# What is required:
Each entry below must come back exactly as written, without its pictures.

# Material shown:
--- START ---

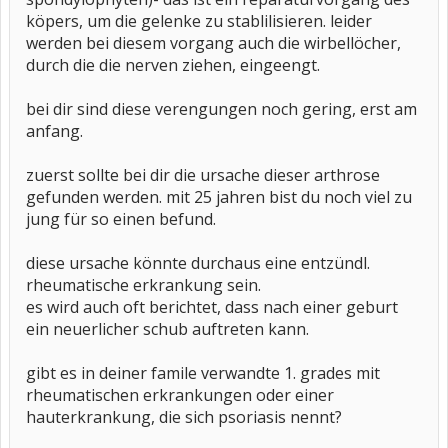
köpers, um die gelenke zu stablilisieren. leider
werden bei diesem vorgang auch die wirbellöcher,
durch die die nerven ziehen, eingeengt.
bei dir sind diese verengungen noch gering, erst am
anfang.
zuerst sollte bei dir die ursache dieser arthrose
gefunden werden. mit 25 jahren bist du noch viel zu
jung für so einen befund.
diese ursache könnte durchaus eine entzündl.
rheumatische erkrankung sein.
es wird auch oft berichtet, dass nach einer geburt
ein neuerlicher schub auftreten kann.
gibt es in deiner famile verwandte 1. grades mit
rheumatischen erkrankungen oder einer
hauterkrankung, die sich psoriasis nennt?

--- END ---

# Written response:
köpers, um die gelenke zu stablilisieren. leider
werden bei diesem vorgang auch die wirbellöcher,
durch die die nerven ziehen, eingeengt.
bei dir sind diese verengungen noch gering, erst am
anfang.
zuerst sollte bei dir die ursache dieser arthrose
gefunden werden. mit 25 jahren bist du noch viel zu
jung für so einen befund.
diese ursache könnte durchaus eine entzündl.
rheumatische erkrankung sein.
es wird auch oft berichtet, dass nach einer geburt
ein neuerlicher schub auftreten kann.
gibt es in deiner famile verwandte 1. grades mit
rheumatischen erkrankungen oder einer
hauterkrankung, die sich psoriasis nennt?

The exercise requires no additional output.